Regulatory changes in California also have not gone Enron's way. Enron had hoped to take PGE's retail electric expertise across the border into California and become a dominant competitive force but legislators and regulators placed huge restrictions on the competitive market. Observers note the evidence supports the theory that Enron never really got what it hoped for with PGE.

Its revised business model, said Palmer, is "more about selling [wholesale] commodity services and risk management products to large customers all around the country," than inside the regulated service territory of a Pacific Northwest utility. "Sierra Pacific, on the other hand, is making a very strong regional play in the Pacific Northwest."

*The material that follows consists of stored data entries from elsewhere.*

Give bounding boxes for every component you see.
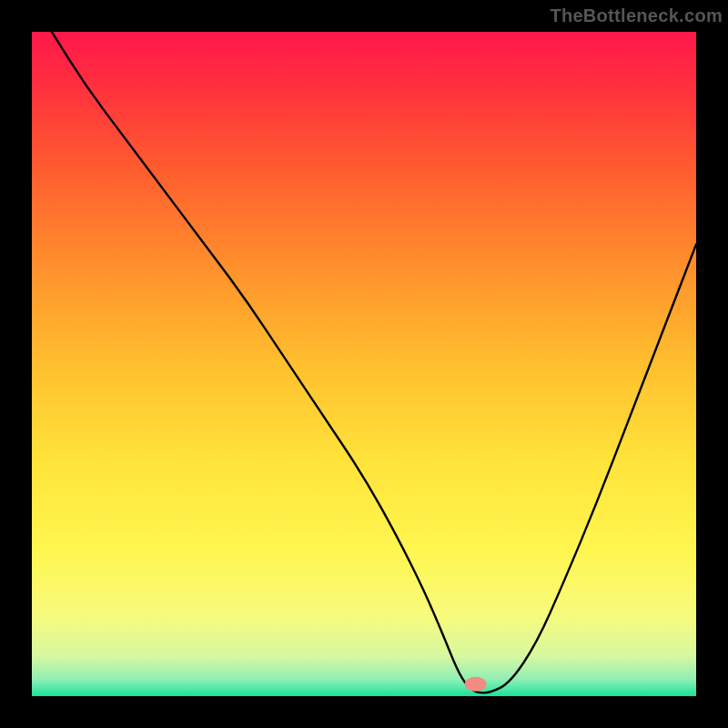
chart-frame: TheBottleneck.com: [0, 0, 728, 728]
bottleneck-chart: [0, 0, 728, 728]
optimal-marker: [465, 677, 487, 692]
gradient-background: [32, 32, 696, 696]
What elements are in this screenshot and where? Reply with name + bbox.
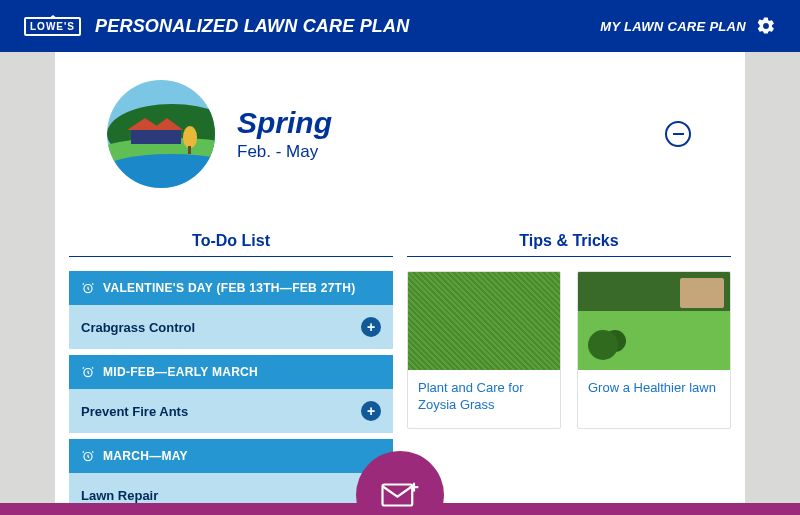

Sierra Pacific Resources just completed its merger with Las Vegas-based Nevada Power on July 28. The combined companies intend to play a major role in the deregulation of the electric industry in Nevada, which is slated to commence in early 2000. Sierra Pacific subsidiaries include Sierra Pacific Power and Nevada Power, which combined serve 843,000 electric customers in Nevada and the Lake Tahoe area of California, along with 105,000 natural gas and 67,000 water customers in Reno and Sparks, NV. PGE will bring in another 700,000 retail customers in northwest Oregon. The combined company of Sierra and PGE will have a total of more than $9 billion in assets and serve more than 1.7 million customers in three states.

"We're excited about this opportunity to transform our company by significantly expanding our scale and scope in this combination with PGE," said Michael Niggli, Sierra Pacific Resources' chairman and CEO. "Portland General is one of the premier electric utilities in the West and this transaction is an important step in fulfilling our previously stated goal of expanding our regulated utility businesses. We are looking forward to using our regulated industry expertise to enhance the value of PGE's businesses while continuing to provide safe, reliable electric service to customers. Moreover, the transaction will enable us to reinvest the proceeds from the planned divestiture of our Nevada generating assets."

Niggli will remain chairman and CEO of Sierra Pacific. At closing, Ken Harrison will resign as CEO of PGE but will continue as chairman of Enron Communications and as a member of Enron's board of directors.

Enron plans to use the proceeds from the sale for "general corporate purposes and to pay down debt. This was not a funding transaction to fund any particular business," said Palmer. "It is a strategic decision to exit a business that doesn't really suit our business model any more."